# complete noob, advice needed



## krazypara3165 (5 Sep 2012)

Howdy, basically ive kept tropical fish in a 25l aquarium for a few years and now im embarking on a 200l project. im completely new to ferts and i want to keep things as simple as possible. the tank will be 200l with 2.2wpg (t5) will have a large variety of fish a 2000lph filter and heavily planted with amazon style plants. in an ideal work i would like a all in one fertilizer thats cheap and that i only need to dose once a week. however i know this is not possible (is it?) so whats the best compromise? i have NO knowledge of ferts whatsoever so treat me as if im a bit simple!

p.s forgot to mention i will have a F.E co2 system

cheers, Craig.


----------



## krazypara3165 (9 Sep 2012)

anyone?


----------



## darren636 (9 Sep 2012)

buy an ei starter kit from aquarium plant food uk. dosing once a week will not work in your high tech set up. i mean, you will feed the fish every day, so feed the plants too.


----------



## jamesb (9 Sep 2012)

If you look on aquariumplantfood.co.uk Jonny has an all in one fert that people get on well with.

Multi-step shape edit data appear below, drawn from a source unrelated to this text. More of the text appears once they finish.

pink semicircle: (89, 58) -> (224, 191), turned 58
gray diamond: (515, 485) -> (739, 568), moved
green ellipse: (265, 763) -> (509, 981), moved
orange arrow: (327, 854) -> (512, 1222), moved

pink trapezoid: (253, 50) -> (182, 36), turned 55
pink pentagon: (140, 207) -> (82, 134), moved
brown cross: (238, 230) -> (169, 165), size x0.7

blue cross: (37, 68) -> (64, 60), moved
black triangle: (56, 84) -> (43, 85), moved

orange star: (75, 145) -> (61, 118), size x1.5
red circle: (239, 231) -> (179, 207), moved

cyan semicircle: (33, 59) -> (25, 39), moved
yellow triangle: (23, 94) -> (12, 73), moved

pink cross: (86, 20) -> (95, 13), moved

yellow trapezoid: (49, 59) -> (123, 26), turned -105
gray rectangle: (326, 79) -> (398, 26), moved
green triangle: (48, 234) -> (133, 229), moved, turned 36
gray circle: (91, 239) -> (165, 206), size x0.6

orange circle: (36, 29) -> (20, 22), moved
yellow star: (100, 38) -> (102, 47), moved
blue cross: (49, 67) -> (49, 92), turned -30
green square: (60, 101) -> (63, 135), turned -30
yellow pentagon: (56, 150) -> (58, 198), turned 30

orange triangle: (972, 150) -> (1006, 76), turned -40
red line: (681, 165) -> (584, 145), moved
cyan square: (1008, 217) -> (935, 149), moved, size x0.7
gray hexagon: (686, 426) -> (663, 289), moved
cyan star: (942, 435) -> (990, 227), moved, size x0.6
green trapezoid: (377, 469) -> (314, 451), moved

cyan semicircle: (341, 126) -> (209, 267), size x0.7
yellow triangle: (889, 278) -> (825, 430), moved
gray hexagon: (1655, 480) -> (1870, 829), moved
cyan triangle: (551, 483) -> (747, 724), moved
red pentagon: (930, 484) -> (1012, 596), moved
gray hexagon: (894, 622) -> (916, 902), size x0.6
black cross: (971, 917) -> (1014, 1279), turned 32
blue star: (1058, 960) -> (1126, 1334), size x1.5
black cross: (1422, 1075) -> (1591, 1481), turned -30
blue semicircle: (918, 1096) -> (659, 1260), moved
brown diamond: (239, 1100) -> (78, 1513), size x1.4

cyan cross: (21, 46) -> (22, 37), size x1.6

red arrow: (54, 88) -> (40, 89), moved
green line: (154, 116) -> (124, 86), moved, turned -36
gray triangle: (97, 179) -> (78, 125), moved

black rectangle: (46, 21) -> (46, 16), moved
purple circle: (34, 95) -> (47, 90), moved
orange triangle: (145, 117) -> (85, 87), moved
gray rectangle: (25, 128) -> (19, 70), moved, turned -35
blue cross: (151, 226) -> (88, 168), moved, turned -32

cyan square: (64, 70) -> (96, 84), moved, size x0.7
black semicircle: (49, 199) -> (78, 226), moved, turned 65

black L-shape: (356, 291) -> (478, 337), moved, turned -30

You can get 10% off using code ukaps10. Alternatively it's a bit more work but a lot cheaper in the long run you could check out EI dosing


----------



## krazypara3165 (10 Sep 2012)

thanks, that e.i dosing kit sounds like what i need..... but i feel i may be in over my head. from what ive read so far i alternate days between micro and macro and have a rest day every week, but mixing quantities and dosing quantities vary with near enough every website :s


----------



## ian_m (10 Sep 2012)

krazypara3165 said:
			
		

> thanks, that e.i dosing kit sounds like what i need..... but i feel i may be in over my head. from what ive read so far i alternate days between micro and macro and have a rest day every week, but mixing quantities and dosing quantities vary with near enough every website :s


Buy the kit, instructions in the kit, follow instructions in mixing, quantities are in whole numbers of teaspoons, follow instructions in dosing and have a rest day in dosing if you remember. Rest day is only so that you does 3 macro and 3 micro in a week and possibly not waste a "dose" in you weekly water change.

I kept on forgetting my rest day and just dosed, plants didn't seem to care.


----------



## krazypara3165 (10 Sep 2012)

ahhhhhh excellent! i feel a lot better about doing this now! would it be worthwhile using root tabs as well. Also ive always used carbon filtration, is it still ok using this or is it best to remove?


----------



## darren636 (10 Sep 2012)

carbon is ok. Root tabs are ok too.


----------



## krazypara3165 (10 Sep 2012)

cheers for the help guys! im going from a 25l to a 200l tank so originally thought this was going to be way way over my head...... its nice to finally have a plan and an idea of what needs to be done!


----------



## darren636 (10 Sep 2012)

do some reading of peoples journals here, after a while you get a grip on things.


----------



## CeeJay (12 Sep 2012)

Hi all


			
				krazypara3165 said:
			
		

> im going from a 25l to a 200l tank so originally thought this was going to be way way over my head......


You will probably find the larger tank easier to keep everything more stable in the bigger volume of water. When small tanks go wrong, they go wrong very quickly.
Good luck with your new project.


----------



## Iain Sutherland (12 Sep 2012)

good calculator here, devised with the help of clive i believe.  Very easy, using spoons not grams for ease and just throw them in the top of the tank dry.    

http://blog.fluidsensoronline.com/calcu ... ive-index/


----------



## krazypara3165 (13 Sep 2012)

Superb!! Exactly what im looking for!!!!


----------